_Source data_
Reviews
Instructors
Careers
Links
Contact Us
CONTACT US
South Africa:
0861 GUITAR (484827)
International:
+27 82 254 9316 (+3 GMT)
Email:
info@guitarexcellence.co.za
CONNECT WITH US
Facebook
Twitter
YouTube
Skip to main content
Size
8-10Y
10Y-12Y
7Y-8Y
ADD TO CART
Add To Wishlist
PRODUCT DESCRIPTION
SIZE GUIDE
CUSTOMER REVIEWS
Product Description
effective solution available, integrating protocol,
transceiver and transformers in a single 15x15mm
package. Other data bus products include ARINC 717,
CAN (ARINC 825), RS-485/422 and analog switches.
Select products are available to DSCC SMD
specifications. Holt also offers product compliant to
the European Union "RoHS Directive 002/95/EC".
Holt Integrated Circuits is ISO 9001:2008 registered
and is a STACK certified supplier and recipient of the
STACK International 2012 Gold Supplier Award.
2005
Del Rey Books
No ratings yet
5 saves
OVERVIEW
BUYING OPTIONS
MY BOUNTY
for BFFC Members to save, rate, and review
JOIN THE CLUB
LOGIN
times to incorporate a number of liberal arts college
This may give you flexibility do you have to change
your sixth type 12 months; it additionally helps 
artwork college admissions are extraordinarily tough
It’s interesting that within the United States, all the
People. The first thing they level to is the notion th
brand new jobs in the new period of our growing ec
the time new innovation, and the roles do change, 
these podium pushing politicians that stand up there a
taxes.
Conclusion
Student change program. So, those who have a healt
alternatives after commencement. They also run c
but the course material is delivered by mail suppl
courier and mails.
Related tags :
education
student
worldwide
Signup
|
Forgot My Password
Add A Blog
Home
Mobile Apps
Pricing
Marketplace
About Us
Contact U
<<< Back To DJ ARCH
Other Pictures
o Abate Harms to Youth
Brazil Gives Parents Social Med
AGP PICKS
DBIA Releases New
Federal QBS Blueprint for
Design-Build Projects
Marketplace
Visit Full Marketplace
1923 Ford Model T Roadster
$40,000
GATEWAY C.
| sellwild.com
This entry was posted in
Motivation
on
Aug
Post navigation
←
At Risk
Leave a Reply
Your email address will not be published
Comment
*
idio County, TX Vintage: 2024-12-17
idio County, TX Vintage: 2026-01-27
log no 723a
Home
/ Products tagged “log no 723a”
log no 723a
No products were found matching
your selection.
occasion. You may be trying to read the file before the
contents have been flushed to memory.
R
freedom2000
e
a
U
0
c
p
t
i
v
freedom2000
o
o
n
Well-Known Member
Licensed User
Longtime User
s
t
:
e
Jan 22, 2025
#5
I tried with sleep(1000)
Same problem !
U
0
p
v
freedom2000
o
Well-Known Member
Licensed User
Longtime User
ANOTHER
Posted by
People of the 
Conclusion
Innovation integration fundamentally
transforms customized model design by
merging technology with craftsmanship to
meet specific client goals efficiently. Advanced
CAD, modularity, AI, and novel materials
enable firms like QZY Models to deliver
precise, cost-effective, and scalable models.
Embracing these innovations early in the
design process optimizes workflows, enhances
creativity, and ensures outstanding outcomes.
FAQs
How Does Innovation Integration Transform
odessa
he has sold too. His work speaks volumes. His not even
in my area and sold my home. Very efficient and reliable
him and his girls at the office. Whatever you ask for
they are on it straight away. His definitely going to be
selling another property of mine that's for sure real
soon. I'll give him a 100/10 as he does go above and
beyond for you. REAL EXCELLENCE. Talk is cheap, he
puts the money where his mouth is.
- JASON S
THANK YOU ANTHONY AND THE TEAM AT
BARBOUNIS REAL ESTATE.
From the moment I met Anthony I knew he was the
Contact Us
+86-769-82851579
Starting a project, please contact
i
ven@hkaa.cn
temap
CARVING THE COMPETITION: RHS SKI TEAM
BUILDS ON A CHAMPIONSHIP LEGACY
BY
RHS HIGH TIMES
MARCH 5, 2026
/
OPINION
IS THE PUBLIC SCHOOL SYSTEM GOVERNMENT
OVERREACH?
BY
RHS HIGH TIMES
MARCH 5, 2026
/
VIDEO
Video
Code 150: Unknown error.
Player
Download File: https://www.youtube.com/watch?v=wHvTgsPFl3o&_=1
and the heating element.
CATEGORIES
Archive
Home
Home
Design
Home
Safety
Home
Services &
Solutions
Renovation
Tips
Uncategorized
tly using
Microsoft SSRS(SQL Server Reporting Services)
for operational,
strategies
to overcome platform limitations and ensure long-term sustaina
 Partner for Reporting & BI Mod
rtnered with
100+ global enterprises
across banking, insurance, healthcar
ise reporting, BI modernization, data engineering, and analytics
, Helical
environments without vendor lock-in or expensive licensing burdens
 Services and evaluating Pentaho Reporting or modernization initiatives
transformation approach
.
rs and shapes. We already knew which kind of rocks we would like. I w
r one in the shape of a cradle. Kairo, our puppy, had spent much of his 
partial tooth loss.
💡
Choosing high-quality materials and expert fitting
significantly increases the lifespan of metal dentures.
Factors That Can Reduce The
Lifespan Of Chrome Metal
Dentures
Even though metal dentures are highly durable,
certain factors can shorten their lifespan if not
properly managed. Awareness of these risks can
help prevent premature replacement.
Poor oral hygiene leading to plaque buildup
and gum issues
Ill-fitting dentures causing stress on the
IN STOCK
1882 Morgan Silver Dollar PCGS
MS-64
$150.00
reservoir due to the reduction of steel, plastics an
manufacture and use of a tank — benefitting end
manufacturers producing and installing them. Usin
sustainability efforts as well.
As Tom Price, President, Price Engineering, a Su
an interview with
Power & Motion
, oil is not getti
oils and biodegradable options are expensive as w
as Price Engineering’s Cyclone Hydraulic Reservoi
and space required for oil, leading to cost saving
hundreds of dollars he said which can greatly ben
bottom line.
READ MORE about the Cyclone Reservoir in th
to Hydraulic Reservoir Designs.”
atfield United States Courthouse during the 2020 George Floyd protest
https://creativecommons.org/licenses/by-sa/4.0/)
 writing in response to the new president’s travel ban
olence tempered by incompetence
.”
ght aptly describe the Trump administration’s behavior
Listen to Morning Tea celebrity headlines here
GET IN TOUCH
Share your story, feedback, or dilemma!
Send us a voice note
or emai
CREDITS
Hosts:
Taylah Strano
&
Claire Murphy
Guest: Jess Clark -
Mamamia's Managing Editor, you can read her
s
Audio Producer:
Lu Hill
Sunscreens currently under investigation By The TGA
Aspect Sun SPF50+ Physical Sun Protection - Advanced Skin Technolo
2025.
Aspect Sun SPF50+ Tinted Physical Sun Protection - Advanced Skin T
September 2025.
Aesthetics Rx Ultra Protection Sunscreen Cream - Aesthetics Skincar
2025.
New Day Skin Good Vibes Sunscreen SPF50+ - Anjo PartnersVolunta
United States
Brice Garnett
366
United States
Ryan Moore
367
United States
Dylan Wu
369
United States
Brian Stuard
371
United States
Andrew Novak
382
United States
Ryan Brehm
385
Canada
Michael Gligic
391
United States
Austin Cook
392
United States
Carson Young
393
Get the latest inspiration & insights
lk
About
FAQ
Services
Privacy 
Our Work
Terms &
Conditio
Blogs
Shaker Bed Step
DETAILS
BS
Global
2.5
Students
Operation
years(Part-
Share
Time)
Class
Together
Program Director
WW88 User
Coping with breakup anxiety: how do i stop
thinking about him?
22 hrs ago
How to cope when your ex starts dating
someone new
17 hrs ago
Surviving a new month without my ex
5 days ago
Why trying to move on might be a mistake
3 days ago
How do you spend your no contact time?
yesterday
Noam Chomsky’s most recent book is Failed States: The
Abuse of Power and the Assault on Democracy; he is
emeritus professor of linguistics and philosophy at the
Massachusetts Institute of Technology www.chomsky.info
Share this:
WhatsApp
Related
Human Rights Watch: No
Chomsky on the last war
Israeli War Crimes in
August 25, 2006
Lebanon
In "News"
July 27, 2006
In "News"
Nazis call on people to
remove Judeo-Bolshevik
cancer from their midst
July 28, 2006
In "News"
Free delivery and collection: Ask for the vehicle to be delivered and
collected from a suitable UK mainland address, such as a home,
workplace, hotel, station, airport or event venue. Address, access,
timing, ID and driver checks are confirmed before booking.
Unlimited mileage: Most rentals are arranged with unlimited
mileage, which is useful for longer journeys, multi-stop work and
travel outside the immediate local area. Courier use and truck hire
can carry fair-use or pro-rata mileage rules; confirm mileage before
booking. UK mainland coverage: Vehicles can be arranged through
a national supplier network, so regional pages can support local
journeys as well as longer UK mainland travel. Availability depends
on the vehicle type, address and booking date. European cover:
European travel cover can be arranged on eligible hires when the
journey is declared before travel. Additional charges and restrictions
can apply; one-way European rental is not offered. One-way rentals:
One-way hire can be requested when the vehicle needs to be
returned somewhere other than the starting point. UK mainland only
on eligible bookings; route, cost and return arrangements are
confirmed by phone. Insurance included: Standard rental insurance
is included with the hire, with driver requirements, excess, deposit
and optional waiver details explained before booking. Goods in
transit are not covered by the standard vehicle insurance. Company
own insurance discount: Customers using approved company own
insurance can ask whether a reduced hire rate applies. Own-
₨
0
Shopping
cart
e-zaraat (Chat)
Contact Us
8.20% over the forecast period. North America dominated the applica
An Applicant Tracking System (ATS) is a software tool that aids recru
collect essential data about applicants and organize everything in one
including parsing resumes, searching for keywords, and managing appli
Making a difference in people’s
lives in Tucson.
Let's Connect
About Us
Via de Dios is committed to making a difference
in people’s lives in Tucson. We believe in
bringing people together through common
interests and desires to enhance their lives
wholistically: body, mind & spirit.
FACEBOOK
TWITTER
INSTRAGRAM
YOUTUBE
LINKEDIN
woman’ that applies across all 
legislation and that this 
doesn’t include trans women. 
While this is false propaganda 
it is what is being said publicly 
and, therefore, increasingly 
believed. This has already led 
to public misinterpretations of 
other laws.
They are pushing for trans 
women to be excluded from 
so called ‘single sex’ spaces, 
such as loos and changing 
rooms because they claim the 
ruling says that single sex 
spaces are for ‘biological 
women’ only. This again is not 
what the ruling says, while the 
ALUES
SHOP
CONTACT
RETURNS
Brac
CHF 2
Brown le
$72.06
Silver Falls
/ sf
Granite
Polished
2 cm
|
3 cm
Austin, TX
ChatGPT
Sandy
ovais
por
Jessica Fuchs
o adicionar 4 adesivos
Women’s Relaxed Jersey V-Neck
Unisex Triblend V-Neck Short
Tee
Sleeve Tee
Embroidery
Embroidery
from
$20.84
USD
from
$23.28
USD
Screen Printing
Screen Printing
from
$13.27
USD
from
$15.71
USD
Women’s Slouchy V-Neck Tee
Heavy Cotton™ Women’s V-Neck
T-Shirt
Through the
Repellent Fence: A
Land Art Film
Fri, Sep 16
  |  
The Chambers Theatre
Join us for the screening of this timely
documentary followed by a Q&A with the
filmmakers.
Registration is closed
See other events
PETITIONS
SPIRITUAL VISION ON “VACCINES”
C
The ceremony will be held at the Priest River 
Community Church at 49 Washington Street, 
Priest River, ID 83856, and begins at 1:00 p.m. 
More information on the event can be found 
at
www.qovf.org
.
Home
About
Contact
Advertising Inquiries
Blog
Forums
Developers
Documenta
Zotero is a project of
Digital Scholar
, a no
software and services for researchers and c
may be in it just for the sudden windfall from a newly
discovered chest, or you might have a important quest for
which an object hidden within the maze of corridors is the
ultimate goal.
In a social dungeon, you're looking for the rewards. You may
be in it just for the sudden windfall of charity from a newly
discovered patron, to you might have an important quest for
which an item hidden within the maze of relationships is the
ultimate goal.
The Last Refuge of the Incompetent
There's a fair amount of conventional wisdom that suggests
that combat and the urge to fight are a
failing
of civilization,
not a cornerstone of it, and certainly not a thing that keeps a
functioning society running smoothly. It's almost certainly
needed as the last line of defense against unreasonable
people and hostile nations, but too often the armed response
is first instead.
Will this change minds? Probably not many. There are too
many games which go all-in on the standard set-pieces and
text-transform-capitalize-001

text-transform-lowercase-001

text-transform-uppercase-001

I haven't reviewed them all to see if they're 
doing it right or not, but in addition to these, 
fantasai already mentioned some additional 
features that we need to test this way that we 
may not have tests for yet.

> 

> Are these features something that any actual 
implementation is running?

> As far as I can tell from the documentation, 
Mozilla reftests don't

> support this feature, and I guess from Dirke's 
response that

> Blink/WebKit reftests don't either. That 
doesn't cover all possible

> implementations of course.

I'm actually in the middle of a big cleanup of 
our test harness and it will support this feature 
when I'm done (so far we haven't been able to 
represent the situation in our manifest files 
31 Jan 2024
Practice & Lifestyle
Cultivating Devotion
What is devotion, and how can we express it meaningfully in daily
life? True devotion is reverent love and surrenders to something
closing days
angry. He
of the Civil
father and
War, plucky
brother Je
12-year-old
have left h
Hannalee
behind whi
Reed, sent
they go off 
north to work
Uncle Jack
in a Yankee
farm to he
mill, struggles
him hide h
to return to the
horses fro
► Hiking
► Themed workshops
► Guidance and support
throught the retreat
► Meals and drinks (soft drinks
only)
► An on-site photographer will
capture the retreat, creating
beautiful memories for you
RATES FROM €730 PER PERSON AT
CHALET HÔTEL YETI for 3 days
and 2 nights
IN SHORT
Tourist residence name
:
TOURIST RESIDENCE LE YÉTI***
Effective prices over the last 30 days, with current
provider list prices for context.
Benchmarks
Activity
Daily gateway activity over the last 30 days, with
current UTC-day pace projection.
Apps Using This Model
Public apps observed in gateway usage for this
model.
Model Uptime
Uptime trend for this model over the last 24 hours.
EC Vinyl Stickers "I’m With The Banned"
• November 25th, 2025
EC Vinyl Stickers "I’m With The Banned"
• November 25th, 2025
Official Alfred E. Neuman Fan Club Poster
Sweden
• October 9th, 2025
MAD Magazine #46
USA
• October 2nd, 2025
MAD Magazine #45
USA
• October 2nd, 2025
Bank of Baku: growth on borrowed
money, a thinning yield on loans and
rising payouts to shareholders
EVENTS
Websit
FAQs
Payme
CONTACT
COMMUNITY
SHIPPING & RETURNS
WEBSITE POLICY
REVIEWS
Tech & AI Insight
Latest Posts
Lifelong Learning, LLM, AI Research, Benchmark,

_Task_
What lines in the material above include "delivered"? Copy every one of them.

_Exercise solution_
but the course material is delivered by mail suppl
Free delivery and collection: Ask for the vehicle to be delivered and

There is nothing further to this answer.